- **Your goal**
The listing is to be returned word for word, without its images.
====== Dataset excerpts ======
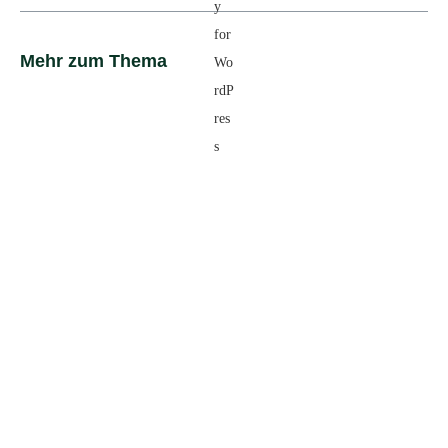
Mehr zum Thema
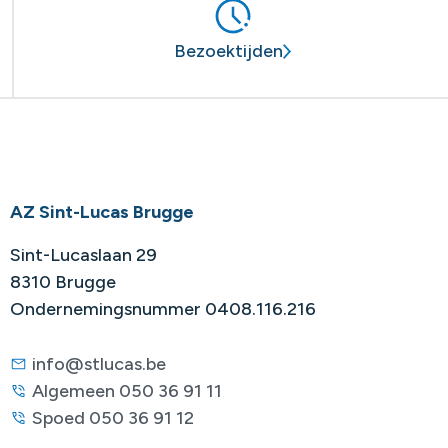
Bezoektijden
AZ Sint-Lucas Brugge
Sint-Lucaslaan 29
8310 Brugge
Ondernemingsnummer 0408.116.216
info@stlucas.be
Algemeen 050 36 91 11
Spoed 050 36 91 12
======
- **Worked solution**
Mehr zum Thema
Bezoektijden
AZ Sint-Lucas Brugge
Sint-Lucaslaan 29
8310 Brugge
Ondernemingsnummer 0408.116.216
info@stlucas.be
Algemeen 050 36 91 11
Spoed 050 36 91 12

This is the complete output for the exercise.